Der Kommentator des GEA, Herr Lange, fordert einen differenzierten Blick auf das Thema Bürgergeld, lässt diesen aber selbst eklatant vermissen. Er bedient die Schlagworte und Vorurteile der politischen Rechten über vermeintlich arbeitsunwillige Bürgergeld-Empfänger und unterstellt »nicht alle(n) der Bedürftigen« – aber offenbar vielen – eine Krankheit vorzutäuschen.
Vermutlich kennt Herr Lange weder einschlägige Studien zum Bürgergeld, noch die Realität vieler Sozialleistungsempfänger. Zunächst einmal: 57 Prozent der »erwerbsfähigen« Leistungsberechtigten sind nicht arbeitslos, sondern aufgrund unterschiedlicher Lebenssituationen (Ausbildung, Kindererziehung, Pflege, Krankheit et cetera) oder als Aufstocker wegen niedriger Arbeitslöhne auf die Leistungen des Jobcenters angewiesen (Bundesagentur für Arbeit, Juli 2024). Nach Angaben der Arbeitsagentur waren 2023 nur 0,9 Prozent der erwerbsfähigen Bürgergeld-Empfänger, weniger als 14.000 Personen, »Totalverweigerer«.
Der Anteil der Personal- und Verwaltungskosten bei den Jobcentern nimmt zu, während immer weniger Mittel für die Arbeitsförderung zur Verfügung stehen. Wer Menschen zum Jobcenter begleitet, Einsicht in die Schreiben des Jobcenters bekommt oder bei der wenig kompetenten Hotline um eine telefonische Auskunft bittet, kann nur den Kopf schütteln angesichts dieses bürokratischen Monstrums. Da werden die Anträge einer Familie im Reutlinger Jobcenter in unterschiedlichen Abteilungen (für Beratung und Leistungen) und wegen unterschiedlicher Familiennamen scheinbar unkoordiniert von drei Ansprechpersonen bearbeitet. Ein berufstätiger Leistungsempfänger wird alle paar Wochen während seiner Arbeitszeit zu einem Beratungstermin einbestellt und muss sich dafür extra frei nehmen. Ich habe den nach der Theorie unwahrscheinlichen Fall tatsächlich erlebt, dass ein aus Syrien geflohener und in Vollzeit arbeitender Elektriker und Familienvater aufgrund ständiger Nachberechnungen und Rückforderungen eine Zeit lang weniger Geld zur Verfügung hatte, als wenn er und seine Familie ausschließlich von Sozialleistungen gelebt hätten.

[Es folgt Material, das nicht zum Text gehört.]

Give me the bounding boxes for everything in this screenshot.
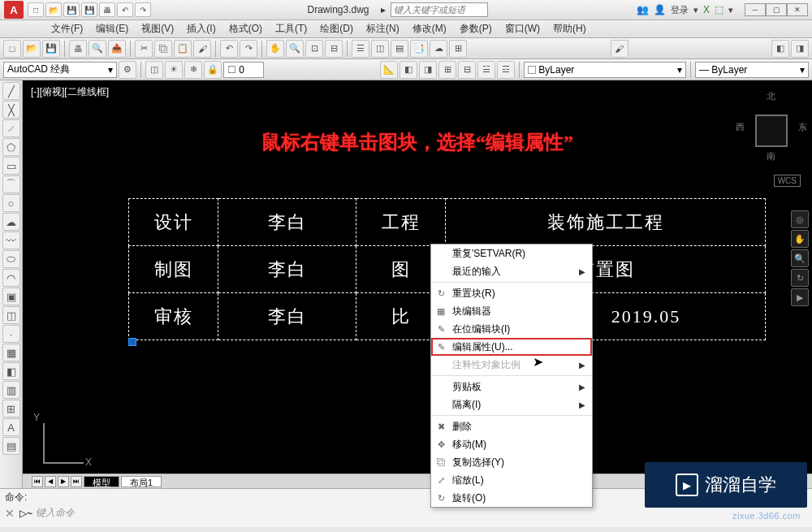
polygon-icon[interactable]: ⬠ — [2, 138, 20, 156]
match-icon[interactable]: 🖌 — [193, 40, 211, 58]
tab-layout1[interactable]: 布局1 — [121, 476, 162, 487]
markup-icon[interactable]: ☁ — [430, 40, 447, 58]
selection-grip[interactable] — [128, 338, 136, 346]
viewcube-west[interactable]: 西 — [736, 121, 745, 133]
menu-format[interactable]: 格式(O) — [222, 20, 269, 37]
insert-block-icon[interactable]: ▣ — [2, 288, 20, 305]
login-link[interactable]: 登录 — [671, 4, 689, 16]
menu-window[interactable]: 窗口(W) — [499, 20, 546, 37]
menu-modify[interactable]: 修改(M) — [406, 20, 453, 37]
line-icon[interactable]: ╱ — [2, 82, 20, 100]
qat-save-icon[interactable]: 💾 — [63, 2, 80, 17]
print-icon[interactable]: 🖶 — [69, 40, 87, 58]
workspace-dropdown[interactable]: AutoCAD 经典▾ — [3, 62, 117, 78]
command-input-row[interactable]: ✕ ▷~ 键入命令 — [0, 506, 812, 520]
menu-edit[interactable]: 编辑(E) — [89, 20, 135, 37]
paste-icon[interactable]: 📋 — [174, 40, 192, 58]
viewcube-face[interactable] — [755, 115, 788, 147]
ctx-rotate[interactable]: ↻旋转(O) — [431, 489, 592, 507]
infocenter-icon[interactable]: 👥 — [637, 4, 649, 15]
wcs-label[interactable]: WCS — [774, 175, 801, 187]
tool-icon[interactable]: ◨ — [791, 40, 809, 58]
layer-off-icon[interactable]: ❄ — [184, 61, 202, 79]
ctx-clipboard[interactable]: 剪贴板▶ — [431, 378, 592, 396]
properties-icon[interactable]: ☰ — [352, 40, 369, 58]
ctx-repeat[interactable]: 重复'SETVAR(R) — [431, 244, 592, 262]
ctx-copy-selection[interactable]: ⿻复制选择(Y) — [431, 453, 592, 471]
layer-tool-icon[interactable]: ◨ — [419, 61, 437, 79]
brush-icon[interactable]: 🖌 — [611, 40, 628, 58]
view-label[interactable]: [-][俯视][二维线框] — [31, 85, 109, 99]
add-icon[interactable]: ▤ — [2, 437, 20, 455]
ctx-scale[interactable]: ⤢缩放(L) — [431, 471, 592, 489]
layer-tool-icon[interactable]: ☱ — [477, 61, 495, 79]
ctx-move[interactable]: ✥移动(M) — [431, 435, 592, 453]
close-button[interactable]: ✕ — [787, 3, 808, 16]
undo-icon[interactable]: ↶ — [220, 40, 238, 58]
help-icon[interactable]: ⬚ — [715, 4, 723, 15]
gear-icon[interactable]: ⚙ — [119, 61, 136, 79]
revision-cloud-icon[interactable]: ☁ — [2, 213, 20, 231]
region-icon[interactable]: ▥ — [2, 381, 20, 399]
viewcube-north[interactable]: 北 — [767, 90, 775, 102]
close-cmd-icon[interactable]: ✕ — [5, 507, 15, 520]
ctx-reset-block[interactable]: ↻重置块(R) — [431, 284, 592, 302]
ctx-isolate[interactable]: 隔离(I)▶ — [431, 396, 592, 413]
design-center-icon[interactable]: ◫ — [371, 40, 389, 58]
layer-tool-icon[interactable]: ☲ — [497, 61, 515, 79]
circle-icon[interactable]: ○ — [2, 194, 20, 212]
layer-tool-icon[interactable]: ⊞ — [438, 61, 456, 79]
redo-icon[interactable]: ↷ — [240, 40, 257, 58]
tab-prev-icon[interactable]: ◀ — [45, 476, 56, 487]
pan-icon[interactable]: ✋ — [266, 40, 284, 58]
layer-zero-dropdown[interactable]: ☐ 0 — [223, 62, 264, 78]
construction-line-icon[interactable]: ╳ — [2, 101, 20, 119]
point-icon[interactable]: · — [2, 325, 20, 343]
zoom-window-icon[interactable]: ⊡ — [305, 40, 323, 58]
tool-palette-icon[interactable]: ▤ — [391, 40, 408, 58]
layer-tool-icon[interactable]: ⊟ — [458, 61, 476, 79]
viewcube-south[interactable]: 南 — [767, 150, 775, 162]
save-icon[interactable]: 💾 — [42, 40, 60, 58]
nav-zoom-icon[interactable]: 🔍 — [791, 249, 809, 267]
menu-parametric[interactable]: 参数(P) — [453, 20, 499, 37]
cut-icon[interactable]: ✂ — [135, 40, 153, 58]
search-input[interactable] — [391, 2, 488, 17]
layer-lock-icon[interactable]: 🔒 — [204, 61, 222, 79]
maximize-button[interactable]: ▢ — [766, 3, 787, 16]
ctx-block-editor[interactable]: ▦块编辑器 — [431, 302, 592, 320]
preview-icon[interactable]: 🔍 — [89, 40, 106, 58]
tab-first-icon[interactable]: ⏮ — [32, 476, 43, 487]
viewcube-east[interactable]: 东 — [798, 121, 807, 133]
tab-model[interactable]: 模型 — [84, 476, 119, 487]
minimize-button[interactable]: ─ — [745, 3, 766, 16]
gradient-icon[interactable]: ◧ — [2, 362, 20, 380]
calc-icon[interactable]: ⊞ — [449, 40, 467, 58]
tab-last-icon[interactable]: ⏭ — [71, 476, 82, 487]
nav-showmotion-icon[interactable]: ▶ — [791, 288, 809, 306]
hatch-icon[interactable]: ▦ — [2, 344, 20, 361]
qat-open-icon[interactable]: 📂 — [45, 2, 62, 17]
sheet-set-icon[interactable]: 📑 — [410, 40, 428, 58]
qat-undo-icon[interactable]: ↶ — [117, 2, 133, 17]
ellipse-icon[interactable]: ⬭ — [2, 250, 20, 268]
drawing-canvas[interactable]: [-][俯视][二维线框] 鼠标右键单击图块，选择“编辑属性” 设计 李白 工程… — [23, 80, 812, 488]
nav-wheel-icon[interactable]: ◎ — [791, 210, 809, 228]
tool-icon[interactable]: ◧ — [771, 40, 789, 58]
color-bylayer-dropdown[interactable]: ByLayer▾ — [524, 62, 686, 78]
qat-redo-icon[interactable]: ↷ — [135, 2, 151, 17]
arc-icon[interactable]: ⌒ — [2, 175, 20, 193]
layer-icon[interactable]: ◫ — [145, 61, 163, 79]
polyline-icon[interactable]: ⟋ — [2, 119, 20, 137]
qat-print-icon[interactable]: 🖶 — [99, 2, 115, 17]
ellipse-arc-icon[interactable]: ◠ — [2, 269, 20, 287]
text-icon[interactable]: A — [2, 418, 20, 436]
open-icon[interactable]: 📂 — [23, 40, 41, 58]
make-block-icon[interactable]: ◫ — [2, 306, 20, 324]
tab-next-icon[interactable]: ▶ — [58, 476, 69, 487]
zoom-prev-icon[interactable]: ⊟ — [325, 40, 343, 58]
nav-pan-icon[interactable]: ✋ — [791, 230, 809, 248]
menu-tools[interactable]: 工具(T) — [269, 20, 313, 37]
qat-new-icon[interactable]: □ — [28, 2, 44, 17]
ctx-erase[interactable]: ✖删除 — [431, 417, 592, 435]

Eine Person aus meiner eigenen Familie bekam nach einem geisteswissenschaftlichen Universitätsabschluss von der Beraterin eines Jobcenters zu hören: »Mit dem Abschluss finden Sie eh nix.« Dafür wurde sie zu Jobs im Callcenter, im Altersheim oder als befristete Weihnachts-Aushilfskraft bei Amazon genötigt. Nach einiger Zeit in diesen Jobs begann sie ein Informatik-Studium, schloss dieses mit dem Bachelor ab und ist jetzt aufgrund von Long Covid erneut auf Bürgergeld angewiesen. Gut, dass es dieses gibt! Die systembedingte Realität vieler Leistungsempfänger ist jedoch trotz vieler engagierter Jobcenter-Mitarbeiter: Kontrolle und Gängelung, Ineffizienz und wenig adäquate Vermittlungs- und Weiterbildungsangebote. Und wer einen der vielen mehrseitigen Bescheide des Jobcenters liest, stellt fest, dass diese auch für jemanden mit Abitur und Hochschulstudium und erst recht mit geringen Deutsch-Kenntnissen kaum verständlich sind. Dies wiederum bindet die kostbare Arbeitszeit des Jobcenter-Personals ebenso wie die vieler ehrenamtlicher Helfer.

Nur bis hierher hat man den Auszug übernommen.